Before you get to the knitty-gritty, I want to point out two things in the above picture: the exhausted child, and the protective (and still awake) Aussie. They will out-last even your most energetic family members, but they are loving and watchful.
That said, if you're wondering if Real Life Aussies are as awesome as the fiction ones, here's a break-down for you:
Aussie Fur: Of Dirt, Fluffiness, and Vacuums
In the Books: Angel mimics Gracie exactly with this!
In Real Life: Gracie has the best coat of fur I've ever had to take care of, hands down! She is super fluffy soft, and yes, she does shed, but it's manageable with a cordless vacuum. Even better is how very little maintenance her fluff requires! No trimming fur needed. She can run through mud, and ten minutes later, she is dry and fluffy. The dirt falls off, and beggar weed seeds don't stick to her. She can be sopping-wet and dry again in minutes. It's as if she came with a self-cleaning feature that is set to Super Fluffy all the time.
Aussies and Their Family
In the Books: Angel is protective, but calm. She is an older dog.
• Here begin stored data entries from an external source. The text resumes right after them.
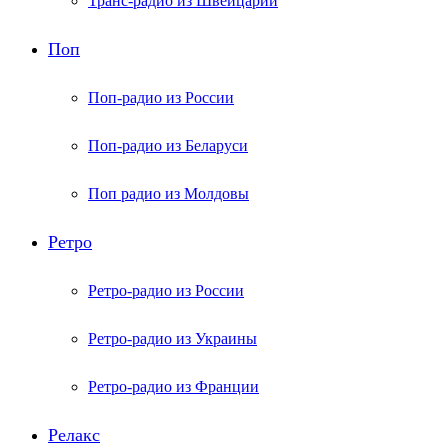
Транс-радио из Швейцарии
Поп
Поп-радио из России
Поп-радио из Беларуси
Поп радио из Молдовы
Ретро
Ретро-радио из России
Ретро-радио из Украины
Ретро-радио из Франции
Релакс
In Real Life: Gracie is very protective of her flock (my family). For the first two years, she thought it was her job to herd the children if they tried to leave the garden and play in the yard. In her third year, she seems to be chilling a bit (by Aussie standards). She also knows exactly how many children there should be, and if one is gone for the night, she has trouble settling down.
Aussies and Other People
In the Books: Angel is willing to sit back and stay when told. She has free range at the beach where Ruby works, and could care less about the random people there.
In Real Life: Gracie is, well, suspicious of everyone outside our family circle. The suspicion is not equal though: some new people are met with constant barking. Some only get a "Hey Humans! Your Friend is HERE!" A select few have been urinated on (you did ask what it was really like to own one, just saying). Some get a couple minutes of barking and then she finds somewhere to watch them from.
Aussies and Barking
In the Books: Angel barks, but knows when to quit.
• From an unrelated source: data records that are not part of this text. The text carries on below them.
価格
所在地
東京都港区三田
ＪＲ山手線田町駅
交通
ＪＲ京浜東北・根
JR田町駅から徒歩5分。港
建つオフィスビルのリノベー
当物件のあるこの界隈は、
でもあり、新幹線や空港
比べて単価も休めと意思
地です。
In Real Life: Gracie has to wear a bark collar. It vibrates and makes an annoying beep when she barks. In all fairness, if she's had plenty of brain and body exercise for the day, she hardly barks at all. But the barking is her job. I never have to worry about anyone un-authorized sneaking into the yard/house.
Aussies and Weather
In the Books: Angel mimics real life.
In Real Life: Gracie can handle the heat (we live in FL), but if it's really toasty, she needs a good soaking. When our weather does turn crisp/chilly, it's as though someone tripled her energy meter. Fast, bouncy, happy. We always get a good laugh at her antics on chilly days.
Aussies and Chickens
Aussies and Water
In the Books: Angel loves water.
In Real Life: Gracie swims really well. She enjoys the beach, the boat, and climbs the ladder into our above ground pool, where she will sit on a boogie board and guard the children.
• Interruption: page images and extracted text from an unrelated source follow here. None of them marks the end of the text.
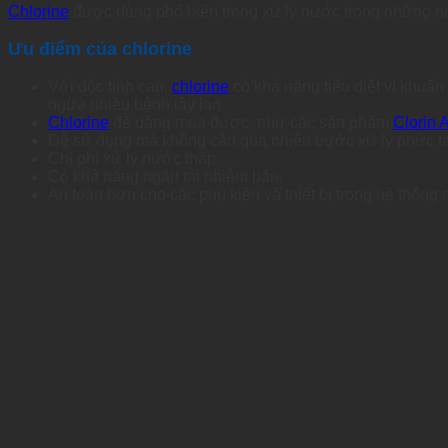
Chlorine
được dùng phổ biến trong xử lý nước trong những 
Ưu điểm của chlorine
Với độc tính cao,
chlorine
có khả năng tiêu diệt vi khuẩ
ngừa nhiều bệnh lây lan
Chlorine
dễ dàng mua được, như các sản phẩm
Clorin A
Dễ sử dụng mà không cần qua nhiều bước xử lý phức t
Chi phí xử lý nước thấp.
Có khả năng ngăn tái nhiễm bẩn.
An toàn hơn cho các phụ kiện và thiết bị trong hệ thống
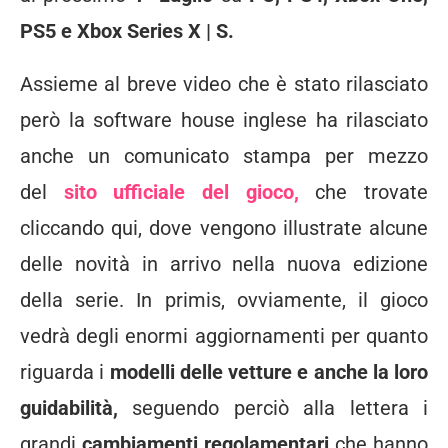
PS5 e Xbox Series X | S.
Assieme al breve video che è stato rilasciato
però la software house inglese ha rilasciato
anche un comunicato stampa per mezzo
del
sito ufficiale del gioco,
che trovate
cliccando qui, dove vengono illustrate alcune
delle novità in arrivo nella nuova edizione
della serie. In primis, ovviamente, il gioco
vedrà degli enormi aggiornamenti per quanto
riguarda i
modelli delle vetture e anche la loro
guidabilità,
seguendo perciò alla lettera i
grandi
cambiamenti regolamentari
che hanno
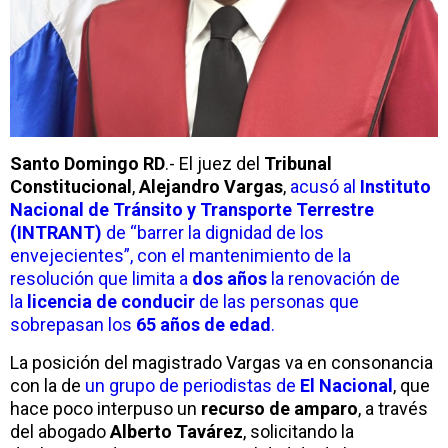
Santo Domingo RD
.- El juez del
Tribunal
Constitucional
,
Alejandro Vargas
,
acusó al
Instituto
Nacional de Tránsito y Transporte Terrestre
(INTRANT)
de “barrer la dignidad de los
envejecientes”, con el mantenimiento de la
resolución que limita a
dos años
la renovación de
la
licencia de conducir
de las personas que
sobrepasan los
65 años de edad
.
La posición del magistrado Vargas va en consonancia
con la de
un grupo de periodistas de
El Nacional
, que
hace poco interpuso un
recurso de amparo
, a través
del abogado
Alberto Tavárez
, solicitando la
In case you think I'm pulling your leg about the climbing, here's our tiny Aussie showing the toddler how to climb ladders:
Aussies and Exercise
In the Books: Angel is fast. She needs to run and swim.
In Real Life: Gracie may be tiny, but sometimes we call her the Gray Streak of Lightning. She gets two walks a day, and still has more energy than a toddler that's found a stash of candy.
Aussies and Smarts
In Real Life: Gracie really is smart. She knows exactly which family members to trick into thinking she hasn't had dinner, or that she should totally be allowed up on their lap. She also knows which ones that doesn't fly with.
Anything that I've put the effort into teaching her has gone well. If I wasn't homeschooling a pack of humans, she'd probably be as well trained as Ruby's fictional dog Angel.
With Aussies, you definitely get out what you put in. If you keep their body and brain busy, they are amazing. If not, they will eat your kids' favorite toys and find other doggish sources of entertainment! Buyer, beware!